Hace dos o tres noches, apareció en breves y claras imágenes (como siempre, papel negro y letras blancas) un texto que creo definitivo. Decía así. “Ha sido encontrado culpable de falsía y sentenciado. Prepare sus cosas. Iremos a buscarlo próximamente”.
Aquella tarde, X no habló más. Bebí el té que nos sirvió su hija y conversé con ella sobre asuntos cotidianos.
El anciano, que no había abandonado su posición fetal, pareció dormirse con los ojos abiertos. Se detuvo por completo el temblor de su cuerpo; con la mandíbula caída, empezó a emitir ronquidos lentos y largos.
—Discúlpelo —dijo la muchacha—. Está muy enfermo.
Consideré ése un buen momento para retirarme y me excusé pretextando que era recién llegado a la ciudad y debía hacer algunas diligencias.

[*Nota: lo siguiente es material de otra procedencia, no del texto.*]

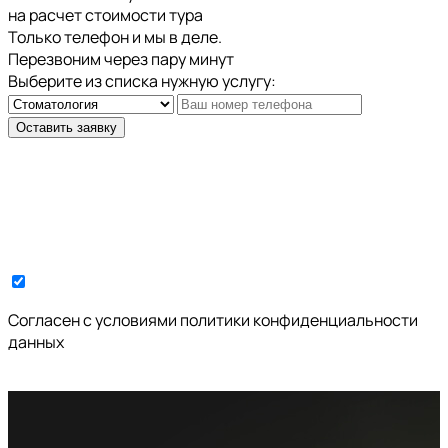
на расчет стоимости тура
Только телефон и мы в деле.
Перезвоним через пару минут
Выберите из списка нужную услугу:
Оставить заявку
Cогласен с условиями
политики конфиденциальности
данных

Salí con la sensación de haber sido víctima de una broma literaria; pero esa noche algo sucedió.
Como de costumbre, calenté agua en el cuarto de la pensión y preparé unos mates. Luego de tomar tres o cuatro, puse la alarma del despertador y me acosté. Tardé en dormirme; tanto, que me extrañó cuando comencé a soñar con X.
Apareció rodeado de unas figuras vivientes e imprecisas. Marchaba con ellas hacia un lugar oscuro. Una caverna o alguna profundidad similar. De pronto, se desprendió de sus guardianes y vino hasta mí. Acercó su cara, susurrándome: “Me llevan para que pague mi culpa”. Algo parecido a un remolino lo absorbió y las imágenes se diluyeron.
Me desperté muy agitado, empapado por el sudor.
A la mañana siguiente, la noticia consternó a la población: X había muerto de un paro cardíaco.